Vector databases and embeddings: a practical primer
What embeddings are, how similarity search works, and how to choose and operate a vector store without over-engineering it.
Most retrieval problems feel complicated until you understand what a vector database actually does. Strip away the marketing and you’re left with a surprisingly simple idea: encode meaning as a point in high-dimensional space, then find nearby points fast. Everything else, indexes, filters, re-ranking, is engineering built on top of that primitive.
What embeddings are
An embedding model takes a chunk of text (a sentence, a paragraph, a document) and maps it to a dense numeric vector, typically hundreds to a few thousand floating-point values. The model learns this mapping during training, so semantically similar text ends up geometrically close. “Invoice overdue” and “payment not received” land near each other; “invoice overdue” and “quarterly roadmap” do not.
The key property isn’t that the numbers mean anything in isolation. It’s that distances mean something. Once you have that, retrieval becomes arithmetic.

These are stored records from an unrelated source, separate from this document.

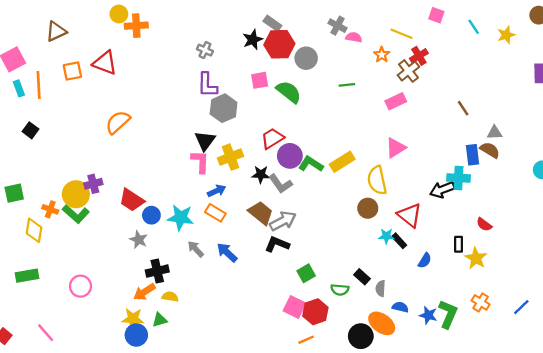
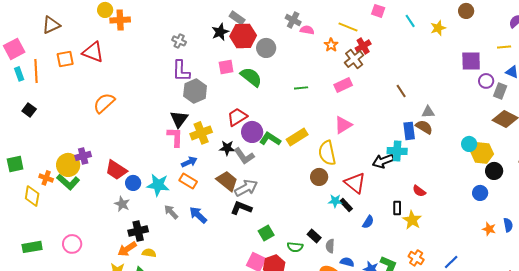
green line: (347, 85) -> (301, 88), moved
green rectangle: (27, 276) -> (32, 247), moved

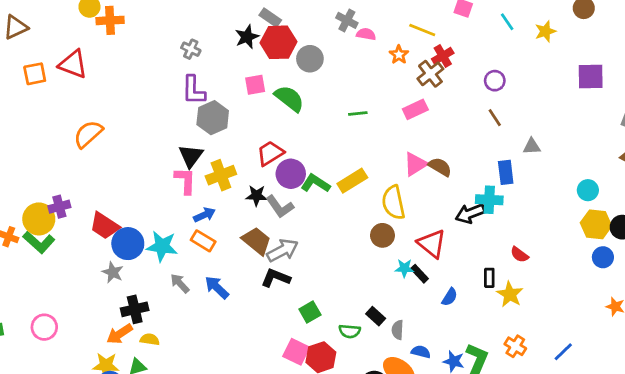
purple circle: (486, 81) -> (495, 81), moved
brown semicircle: (424, 127) -> (440, 167), moved
yellow hexagon: (482, 153) -> (596, 224), moved
blue circle: (133, 183) -> (128, 244), size x1.5

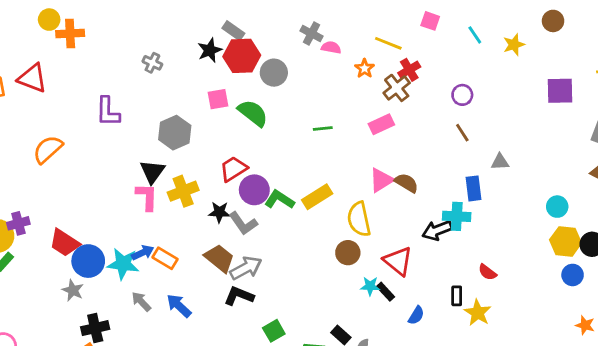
purple L-shape: (194, 90) -> (108, 112), moved
blue arrow: (204, 215) -> (143, 253), moved

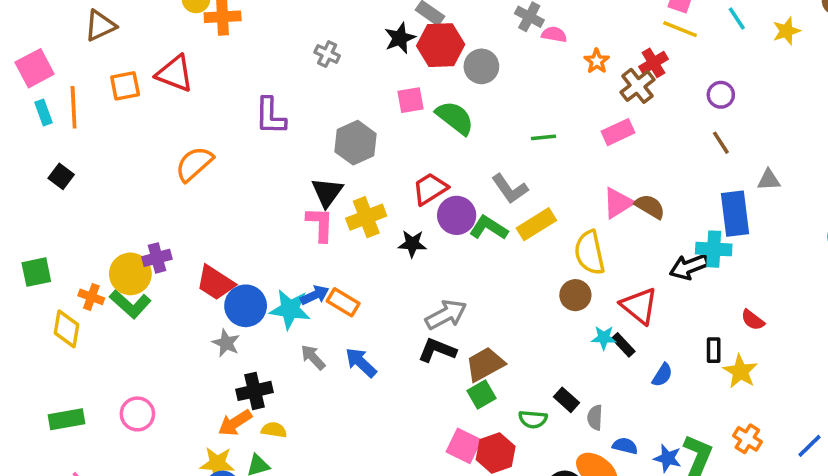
yellow line: (388, 43) -> (680, 29), moved
blue rectangle: (473, 188) -> (735, 214), size x1.4
gray L-shape: (243, 223) -> (510, 189), moved
brown trapezoid: (219, 258) -> (485, 364), moved, turned -68

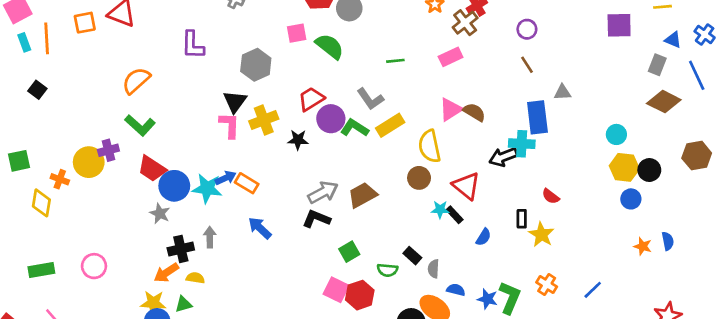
green L-shape: (130, 304) -> (140, 125), moved
gray arrow: (313, 357) -> (210, 237), moved, turned 42
brown trapezoid: (485, 364) -> (362, 195), moved

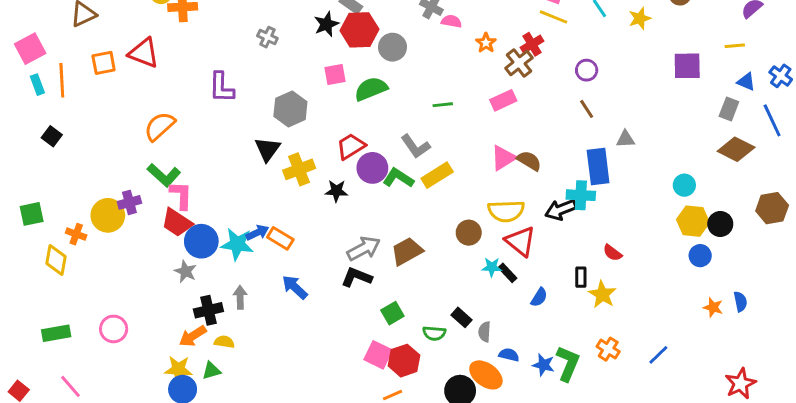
green semicircle: (330, 46) -> (371, 89), turned -60
pink L-shape: (230, 125) -> (181, 195), moved
yellow semicircle: (430, 146) -> (506, 211), moved, turned -80

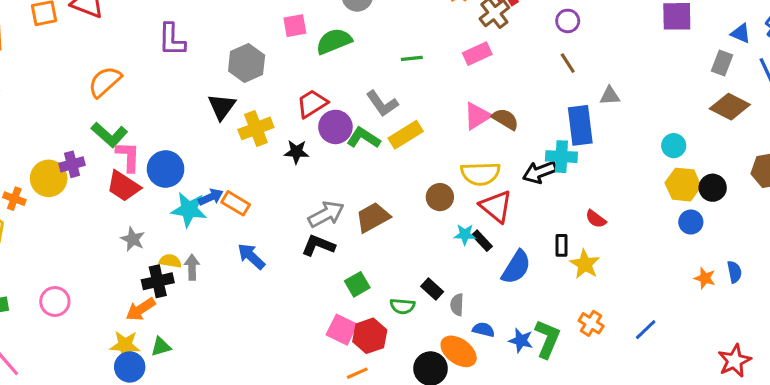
blue circle: (201, 241) -> (166, 169), moved
blue semicircle: (539, 297) -> (516, 267), size x1.6
yellow semicircle: (224, 342) -> (170, 261), moved

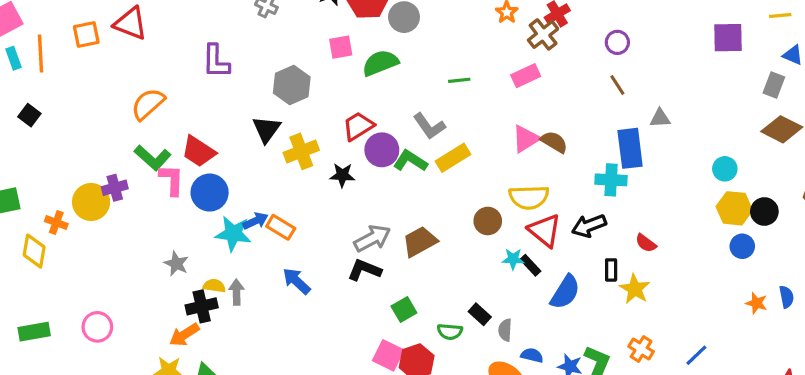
black arrow: (540, 172) -> (589, 226), moved
red trapezoid: (123, 186) -> (199, 151), moved

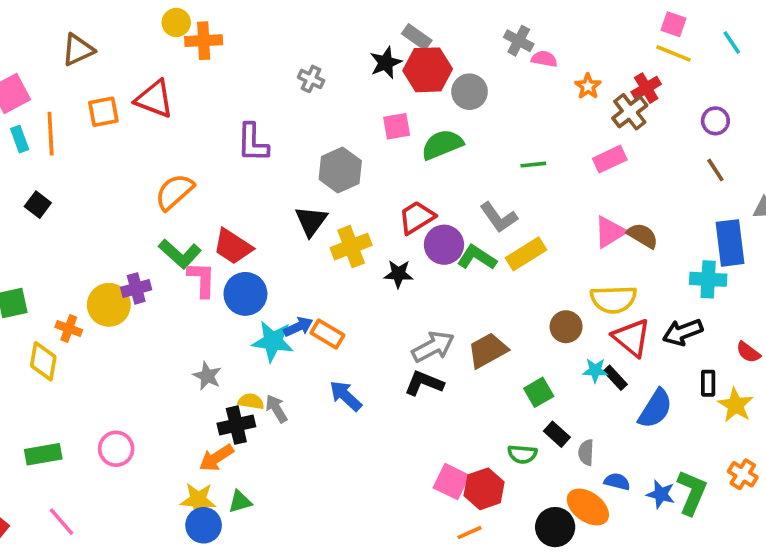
gray arrow: (236, 292) -> (276, 409), turned -30
green square: (404, 309) -> (539, 392), moved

How similarity search works
Given a query, you embed it the same way you embedded your documents. Now you have two vectors. The standard distance metrics are cosine similarity (angle between vectors, insensitive to magnitude) and dot product (magnitude-aware, faster when vectors are normalized to the same scale). For most text retrieval tasks the results are equivalent.
The naive approach, score every stored vector against the query, is exact but O(n) per query. At millions of documents that becomes unacceptable. This is where approximate nearest-neighbor (ANN) indexes come in.
ANN indexes and the recall/latency tradeoff
ANN indexes trade a small amount of recall for a large reduction in query latency. Common families include:
-
HNSWgraph-based, high recall, memory-resident, query-fast -
IVF variantsinverted-file partitioning, disk-friendly, good at scale -
LSHhash-based, simpler, works when recall requirements are loose -
Flat / brute-forceexact, no index, fine below ~100k vectors
Every index exposes a recall parameter (sometimes called ef_search, nprobe, or
similar). Raising it recovers accuracy at the cost of latency. In practice you tune
this against your acceptable p95 query time and your tolerable miss rate. Most
production workloads land at 95 to 99 % recall because that last fraction of a percent
costs a disproportionate amount of compute.
Metadata filtering
Pure semantic search is rarely enough. A user querying “account settings” shouldn’t retrieve documents from the wrong tenant, the wrong language, or a deprecated product version. Metadata filters let you restrict the search space before (pre-filter) or after (post-filter) the ANN pass.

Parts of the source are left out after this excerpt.